[EXERCISE DIRECTIONS]:
After locating the line with "ustawień plików cookie", retype it and every later line exactly, stopping at the end of the records.
*** Opening MATERIAL SUPPLIED ***
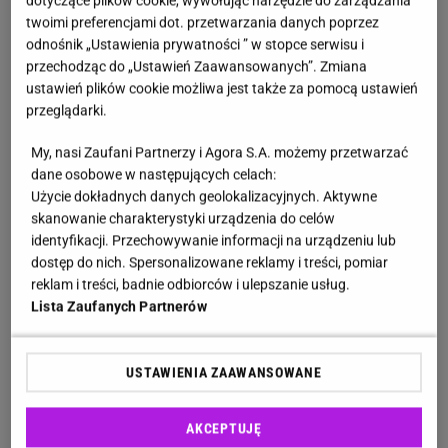
dotyczące plików cookie, wywołując narzędzie do zarządzania
foka szara
twoimi preferencjami dot. przetwarzania danych poprzez
odnośnik „Ustawienia prywatności ” w stopce serwisu i
foka obrączkowana
przechodząc do „Ustawień Zaawansowanych”. Zmiana
ustawień plików cookie możliwa jest także za pomocą ustawień
foka pospolita
przeglądarki.
My, nasi Zaufani Partnerzy i Agora S.A. możemy przetwarzać
morświn
dane osobowe w następujących celach:
Użycie dokładnych danych geolokalizacyjnych. Aktywne
Jakie jest największe zwierzę w Morzu Bałtyckim
skanowanie charakterystyki urządzenia do celów
spośród wymienionych gatunków? Jeśli chodzi o
identyfikacji. Przechowywanie informacji na urządzeniu lub
Bałtyk, to rekordzistką jest
foka szara
.
dostęp do nich. Spersonalizowane reklamy i treści, pomiar
reklam i treści, badnie odbiorców i ulepszanie usług.
Zamieszkiwała ona wody Morza Bałtyckiego od
Lista Zaufanych Partnerów
początku jego istnienia. Na przestrzeni lat
urządzano liczne polowania na foki, co doprowadziło
USTAWIENIA ZAAWANSOWANE
do drastycznego spadku ich populacji. Szacuje się,
że w latach 70. XX w. w Bałtyku żyło ok. 3000
AKCEPTUJĘ
osobników. Obecnie we wszystkich krajach, które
*** Closing MATERIAL SUPPLIED ***
[SOLUTION FOR THIS TASK]:
ustawień plików cookie możliwa jest także za pomocą ustawień
foka pospolita
przeglądarki.
My, nasi Zaufani Partnerzy i Agora S.A. możemy przetwarzać
morświn
dane osobowe w następujących celach:
Użycie dokładnych danych geolokalizacyjnych. Aktywne
Jakie jest największe zwierzę w Morzu Bałtyckim
skanowanie charakterystyki urządzenia do celów
spośród wymienionych gatunków? Jeśli chodzi o
identyfikacji. Przechowywanie informacji na urządzeniu lub
Bałtyk, to rekordzistką jest
foka szara
.
dostęp do nich. Spersonalizowane reklamy i treści, pomiar
reklam i treści, badnie odbiorców i ulepszanie usług.
Zamieszkiwała ona wody Morza Bałtyckiego od
Lista Zaufanych Partnerów
początku jego istnienia. Na przestrzeni lat
urządzano liczne polowania na foki, co doprowadziło
USTAWIENIA ZAAWANSOWANE
do drastycznego spadku ich populacji. Szacuje się,
że w latach 70. XX w. w Bałtyku żyło ok. 3000
AKCEPTUJĘ
osobników. Obecnie we wszystkich krajach, które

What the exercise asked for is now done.